The symmetric closure $S$ of $R$ is the smallest set (under the subset partial order) such that $R \subseteq S$ and $S$ is symmetric. The definition for transitive closure is similar.
I am stuck on solving both of these problems.
For the first one, if I could somehow show that an arbitrary element of $S_1$ is contained in $R_1$, it would be easy to show that $S_1 \subseteq S_2$, since $R_1 \subseteq R_2$ and $R_2 \subseteq S_2$.
Any hints would help. Thanks in advance!
 A: Since $R_1 \subseteq R_2$ and $R_2 \subseteq S_2$ we have $R_1 \subseteq S_2$, but since $S_2$ is reflexive and $S_1$ is the smallest reflexive relation that contains $R_1$, it follows that $S_1 \subseteq S_2$. Similarly we can show that $T_1 \subseteq T_2$.

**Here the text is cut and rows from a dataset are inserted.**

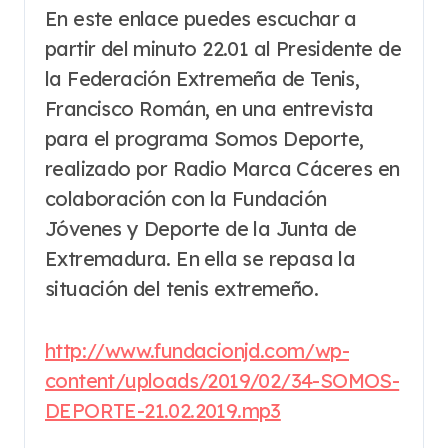
En este enlace puedes escuchar a
partir del minuto 22.01 al Presidente de
la Federación Extremeña de Tenis,
Francisco Román, en una entrevista
para el programa Somos Deporte,
realizado por Radio Marca Cáceres en
colaboración con la Fundación
Jóvenes y Deporte de la Junta de
Extremadura. En ella se repasa la
situación del tenis extremeño.
http://www.fundacionjd.com/wp-
content/uploads/2019/02/34-SOMOS-
DEPORTE-21.02.2019.mp3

A: Contains = is a superset of.
The symmetric (resp. transitive) closure of $R$ is the least symmetric (transitive) relation containing $R$.
The symmetric (transitive) closure of $R_2$ contains $R_2$ and thus contains $R_1$; since the symmetric (transitive) closure of $R_1$ is the least symmetric (transitive) relation containing $R_1$, it must be contained by the closure of $R_2$ by definition of "least".
Edit: going in more detail. The case for "transitive" is analogous.
Consider a relation $R \subseteq A^2$. We define the symmetric closure of R to be $S = \{(x, y) \in A^2 : $ for every symmetric relation $S' \subseteq A^2$ such that $R \subseteq S'$, $(x, y) \in S'\}$.
Note that the symmetric closure of $R$ is symmetric and contains $R$.
Note also that whenever we have $S' \subseteq A^2$ satisfying the same properties (that is, whenever we have symmetric $S'$ such that $R \subseteq S'$), we will always have $S \subseteq S'$. Therefore, $S$ may be described as "the least symmetric relation containing $R$".
Back to the problem at hand. Note therefore that we have $R_2 \subseteq S_2$ and $S_2$ symmetric since it is given that $S_2$ is the symmetric closure of $R_2$. Therefore, since it is given that $R_1 \subseteq R_2$, we have $R_1 \subseteq S_2$. That is, $S_2$ is a symmetric relation containing $R_1$. But it is given that $S_1$ is the symmetric closure of $R_1$; therefore, we have $S_1 \subseteq S_2$.
Interestingly, it turns out that the symmetric closure can be given a simpler description. The symmetric closure of $R$ can be written as $R \cup \{(x, y) \in A^2: (y,x) \in R\}$. It can easily be shown that this definition is equivalent to the above.
Sadly, the transitive closure doesn't have a simpler description. It does, however, have a more "concrete" (or, to be precise, more predicative) definition. The transitive closure can also be defined as $\{(x, y) \in A^2 : $ there is some $i > 1$ and a sequence $x_1, ..., x_i$ such that $x = x_1$, $y = x_i$, and for all $j$ s.t. $1 \leq j < i$, $(x_j, x_{j + 1}) \in R\}$. This definition too is equivalent to the above (of transitive closure).
However, it's easiest to approach the problem using the "least relation" definition.